My third grandmother had the saddest of endings, institutionalized and surrounded by people in her last days who knew so little of her that her birthplace and mother’s name are listed as “unknowns” on her death certificate. She was buried without headstone or marker in a pauper’s grave in Toronto.

(The search for her, so invisible and forgotten, has taught me that there are a lot of exciting ways to follow out an ancestral mystery these days. But be careful what you wish for.)

I thank my grandmothers for giving their lives to generations of women who they will never know.
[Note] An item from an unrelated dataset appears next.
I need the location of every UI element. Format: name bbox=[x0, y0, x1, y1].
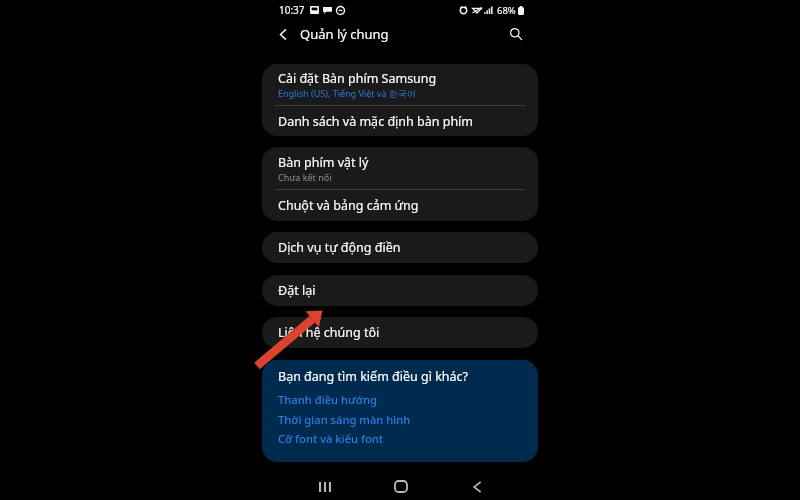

I hope that they’d be happy to see us now, earning money and no longer at the mercy of our sex lives, at least for the most part.

Men still rule the world, of course. But at least there’s public discourse now – and even an effective use of law from time to time - around women not being abused, exploited, underpaid, in harm’s way, alone, discriminated against, etc. There was none of that for my grandmothers.

Ever since I was a kid, I’ve been outraged on others’ behalf for all the grand unfairness in this world. I now see that my grandmothers have perhaps given me that fire. Their stories give me more energy for the fight.

How much better would their lives be if my grandmothers were coming of age now? Well, that’s an interesting question to reflect on.

Two of my grandmothers were from impoverished immigrant families desperate to find work in a strange new land. The other had an intellectual disability at a time when people like her either died on the street or were locked up.

A hundred years have gone by since then, and the changes in society have been extraordinary. But life is still far from good for people like my grandmothers.